Ungodly Answers

26 August 2015

I've recently posted a couple of entries that bear upon belief in G_d. In one, I noted how it is that we may have a legitimate sense that some events are guided by a purpose, which purpose is not that of any human being, yet is after all also not that of gods either. More recently, I challenged the notion that morality must or even can originate in commandments of G_d.

It isn't my intention to produce a parade of entries about G_d, nor to deal with the subject comprehensively in this 'blog. But the theme of G_d has been on my mind enough to provoke this one further entry. Like the previous two entries, this one will critique an argument for the existence of G_d, but will not attempt a disproof of that existence. I would be surprised if any of the reasoning that I provide in this entry were novel, but I hope that my exposition will be helpful.


One of the reasons that people believe in G_d is that they believe that She provides an explanation for the existence of the universe.

Part of the problem here is in being a bit careless about to what one refers with the word universe; that word has multiple meanings.[1] It would be abusive to presume that a theïst were using one of the narrower meanings — a currently closed set of interacting energy and matter — and show how that which we inhabit could have been creäted by previous mindless processes within some larger cosmological system. The theïst would naturally and rightly insist that by universe he meant that larger system.

For purposes of this sort of discussion, I think that, by universe, we really ought to mean reälity. However, a lot of theïsts want to assert that G_d is outside of what they call the universe. Now, saying X is outside of reälity is really saying that there is no X, that there's no more than an idea which is not instantiated. Plainly, when theïsts say that G_d is outside of what they call the universe, they don't mean that She is unreal; they must mean to divide reälity into at least two parts, one of which is G_d, and the other of which is something that they call the universe. Likewise, for those who more generally claim that G_d not is not entirely contained by what they call the universe, though all or part of it might be within Her; they do not mean that the remainder of G_d is unreal!

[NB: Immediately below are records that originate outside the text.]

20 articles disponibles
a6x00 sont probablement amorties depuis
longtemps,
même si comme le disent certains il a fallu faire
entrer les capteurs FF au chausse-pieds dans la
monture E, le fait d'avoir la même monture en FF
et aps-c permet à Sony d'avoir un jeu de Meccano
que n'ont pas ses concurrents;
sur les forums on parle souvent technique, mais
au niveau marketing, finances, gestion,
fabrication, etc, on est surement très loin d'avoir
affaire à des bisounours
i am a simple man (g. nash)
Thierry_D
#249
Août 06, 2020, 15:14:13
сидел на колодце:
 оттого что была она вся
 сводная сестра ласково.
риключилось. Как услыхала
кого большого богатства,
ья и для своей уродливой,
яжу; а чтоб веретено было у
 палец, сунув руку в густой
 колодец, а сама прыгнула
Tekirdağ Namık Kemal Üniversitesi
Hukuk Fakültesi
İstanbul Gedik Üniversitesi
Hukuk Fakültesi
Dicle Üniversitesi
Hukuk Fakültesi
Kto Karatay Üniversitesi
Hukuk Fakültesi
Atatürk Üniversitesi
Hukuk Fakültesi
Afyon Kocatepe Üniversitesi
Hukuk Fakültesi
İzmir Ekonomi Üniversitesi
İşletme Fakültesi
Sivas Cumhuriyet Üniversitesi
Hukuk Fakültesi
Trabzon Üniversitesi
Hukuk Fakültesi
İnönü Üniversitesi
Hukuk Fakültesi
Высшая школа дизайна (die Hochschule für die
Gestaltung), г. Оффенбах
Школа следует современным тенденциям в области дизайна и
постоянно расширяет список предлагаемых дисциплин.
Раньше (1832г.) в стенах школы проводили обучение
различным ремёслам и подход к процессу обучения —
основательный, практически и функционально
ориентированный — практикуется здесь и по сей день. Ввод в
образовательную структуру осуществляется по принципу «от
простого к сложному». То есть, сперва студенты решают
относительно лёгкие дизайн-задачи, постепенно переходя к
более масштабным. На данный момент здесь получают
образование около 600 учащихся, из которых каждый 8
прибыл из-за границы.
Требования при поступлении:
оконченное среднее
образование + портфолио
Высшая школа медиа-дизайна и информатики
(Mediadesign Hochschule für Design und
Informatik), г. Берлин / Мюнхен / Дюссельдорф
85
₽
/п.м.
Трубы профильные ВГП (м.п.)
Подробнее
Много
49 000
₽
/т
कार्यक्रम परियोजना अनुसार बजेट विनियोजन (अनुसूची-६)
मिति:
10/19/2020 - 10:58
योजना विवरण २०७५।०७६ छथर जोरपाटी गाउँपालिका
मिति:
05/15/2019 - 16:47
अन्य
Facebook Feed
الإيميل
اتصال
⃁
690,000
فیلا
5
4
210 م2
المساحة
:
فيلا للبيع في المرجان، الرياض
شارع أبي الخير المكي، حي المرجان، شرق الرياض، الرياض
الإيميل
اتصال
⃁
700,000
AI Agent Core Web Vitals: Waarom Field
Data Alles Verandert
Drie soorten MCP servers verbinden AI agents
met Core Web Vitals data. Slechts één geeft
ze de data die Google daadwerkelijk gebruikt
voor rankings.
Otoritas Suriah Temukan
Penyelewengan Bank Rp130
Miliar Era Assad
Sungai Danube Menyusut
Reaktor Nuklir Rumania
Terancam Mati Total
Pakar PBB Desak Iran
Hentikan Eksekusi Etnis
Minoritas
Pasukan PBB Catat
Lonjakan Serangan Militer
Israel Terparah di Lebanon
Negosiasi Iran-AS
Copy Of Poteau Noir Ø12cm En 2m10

What they're claiming is that, at one time, reälity was just G_d, and then She brought that which they call the universe into existence, perhaps external to Herself or perhaps within Her (in which case we might speak and write of two parts, one of them being the universe, and the other being the rest of G_d) or perhaps partially internal to Her and partially external.

But if, instead of asking what brought the universe into existence, we ask what brought reälity into existence, then we've not yet got an answer. We have G_d, sitting there, unexplained.

Now, most theïsts are of the view that there was no time when G_d did not exist. Perhaps they imagine that an eternity has already passed; perhaps they imagine that time had a beginning, and G_d were there. Either way, if that is an acceptable claim about G_d, then it is not clear why it would not be an acceptable claim for an impersonal cosmological system. Likewise for just winking into existence ex nihilo after the passage of some time, if such a proposition (entailing the passage of time with nothing to change!) were coherent.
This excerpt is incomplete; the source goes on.